=== Begin Enclosure ===

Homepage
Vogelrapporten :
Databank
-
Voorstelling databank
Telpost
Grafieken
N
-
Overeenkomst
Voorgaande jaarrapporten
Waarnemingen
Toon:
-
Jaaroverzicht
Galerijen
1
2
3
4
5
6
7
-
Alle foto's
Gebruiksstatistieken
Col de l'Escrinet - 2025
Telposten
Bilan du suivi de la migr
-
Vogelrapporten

=== End Enclosure ===

● **Directions**
Each line of the material is to be returned precisely as written.

● **Exercise result**
Homepage
Vogelrapporten :
Databank
-
Voorstelling databank
Telpost
Grafieken
N
-
Overeenkomst
Voorgaande jaarrapporten
Waarnemingen
Toon:
-
Jaaroverzicht
Galerijen
1
2
3
4
5
6
7
-
Alle foto's
Gebruiksstatistieken
Col de l'Escrinet - 2025
Telposten
Bilan du suivi de la migr
-
Vogelrapporten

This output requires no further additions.